Add half of dry flour mixture. Mix on low speed until almost combined. Add milk. Mix on slow speed and then add remaining dry flour mixture. Mix until there are no longer any dry streaks of flour. Scrape down bowl as needed to ensure thorough mixing.
Divide cake batter between the two prepared cake pans. Level batter using a mini offset spatula. Bake for 35-40 minutes until toothpick inserted in center of cake comes out clean. Allow to cool in pan for 5 minutes before unmolding. Allow cake to cool to room temperature on wire rack.
In a heavy-bottomed sauce pot, melt butter over medium heat. Add corn syrup, brown sugar and salt. Stir together and bring to a boil. Continually stir the mixture to ensure contents do not burn along the sides of the pot.
Reduce heat to a simmer and allow mixture to cook for about 3 minutes. While the mixture simmers, whisk together the cream and cornstarch. Stir cornstarch mixture into the pot.
Increase heat and bring mixture back to a boil. Continue to cook and stir until mixture starts to thicken, about 2 minutes. Remove from heat and stir in vanilla. Transfer to a heat-proof container and allow to cool. Once cool to the touch, keep stored in the fridge until ready to use.

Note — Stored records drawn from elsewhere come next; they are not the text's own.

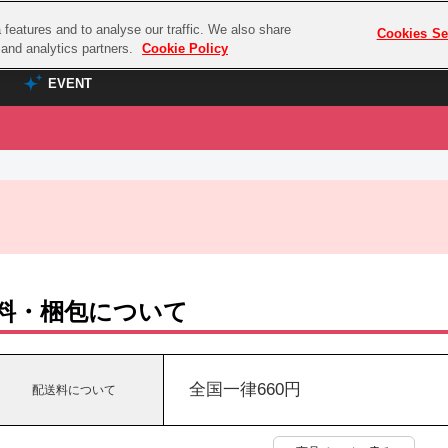
features and to analyse our traffic. We also share
プレミアム会員と
Cookies Se
g and analytics partners.
Cookie Policy
EVENT
EVENT
ラブライブ！シリーズ
プレミアム会員と
TOP
ASOBI TICKET
の達人
ラブライブ！
ラブライブ！サンシャイン‼
ASOBI STAGE
COMBAT
ラブライブ！虹ヶ咲学園スクールアイドル同好会
その他先行受付
クマン
ラブライブ！スーパースター!!
料・梱包について
コクラシック
アイドリッシュセブン
ノオマジック
モフモフパレード
ダムシリーズ
全国一律660円
配送料について
ゴンボール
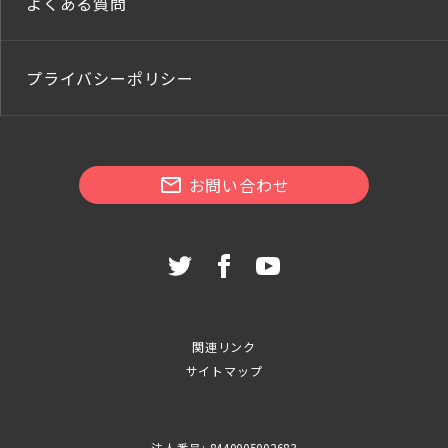
よくある質問
プライバシーポリシー
お問い合わせ
関連リンク
サイトマップ
法人番号: 8440005002683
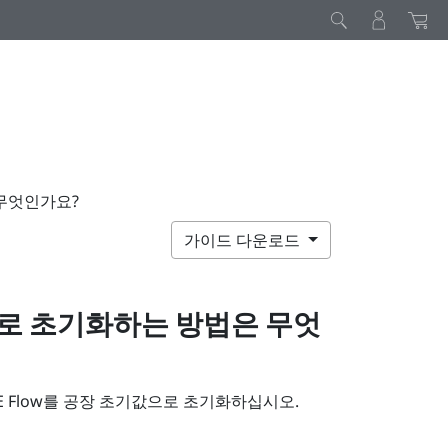
 무엇인가요?
가이드 다운로드
로 초기화하는 방법은 무엇
E Flow
를 공장 초기값으로 초기화하십시오.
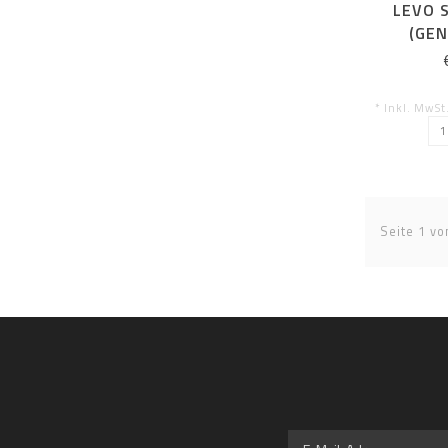
LEVO 
(GEN
EXTEN
* Inkl. MwSt
Seite 1 vo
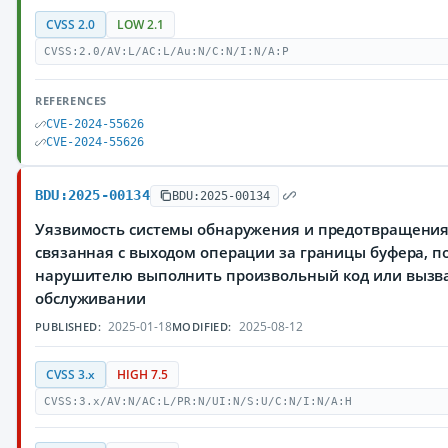
CVSS 2.0
LOW 2.1
CVSS:2.0/AV:L/AC:L/Au:N/C:N/I:N/A:P
REFERENCES
CVE-2024-55626
CVE-2024-55626
BDU:2025-00134
BDU:2025-00134
Уязвимость системы обнаружения и предотвращения 
связанная с выходом операции за границы буфера, 
нарушителю выполнить произвольный код или вызва
обслуживании
2025-01-18
2025-08-12
PUBLISHED:
MODIFIED:
CVSS 3.x
HIGH 7.5
CVSS:3.x/AV:N/AC:L/PR:N/UI:N/S:U/C:N/I:N/A:H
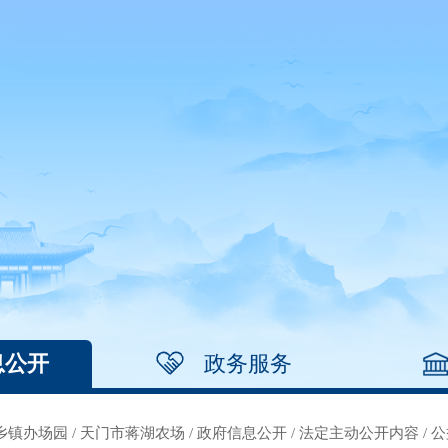
息公开
政务服务
乡镇办场园
/
天门市蒋湖农场
/
政府信息公开
/
法定主动公开内容
/
公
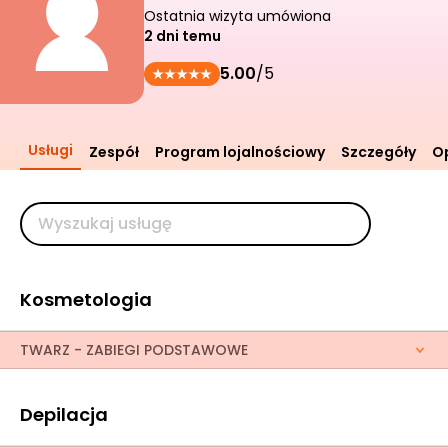
Ostatnia wizyta umówiona
2 dni temu
5.00
/5
Usługi
Zespół
Program lojalnościowy
Szczegóły
Op
Kosmetologia
TWARZ - ZABIEGI PODSTAWOWE
Depilacja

In the bowl of a stand mixer fitted with a paddle attachment, cream together cream cheese and butter until smooth. Scrape down bowl as needed to ensure thorough mixing. Add powdered sugar, cooled butterscotch sauce, and salt. Mix until smooth.
Butterscotch sauce will thicken substantially in the fridge. Microwave for 15 second intervals to gently loosen the sauce and get it to a pourable consistency.